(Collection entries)
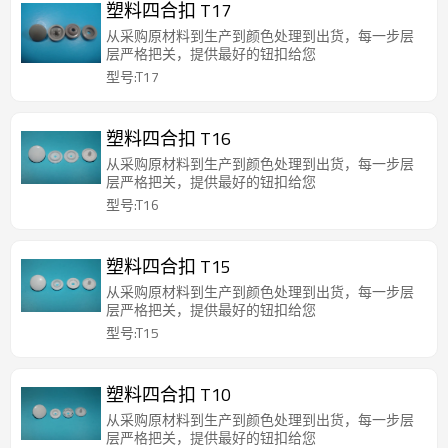
塑料四合扣 T17
从采购原材料到生产到颜色处理到出货，每一步层
层严格把关，提供最好的钮扣给您
型号:T17
塑料四合扣 T16
从采购原材料到生产到颜色处理到出货，每一步层
层严格把关，提供最好的钮扣给您
型号:T16
塑料四合扣 T15
从采购原材料到生产到颜色处理到出货，每一步层
层严格把关，提供最好的钮扣给您
型号:T15
塑料四合扣 T10
从采购原材料到生产到颜色处理到出货，每一步层
层严格把关，提供最好的钮扣给您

PROBLEM TO WORK ON: Once you find the string "塑料四合扣" in a line of the records, copy that line.

THE COMPLETED TASK:
塑料四合扣 T17
塑料四合扣 T16
塑料四合扣 T15
塑料四合扣 T10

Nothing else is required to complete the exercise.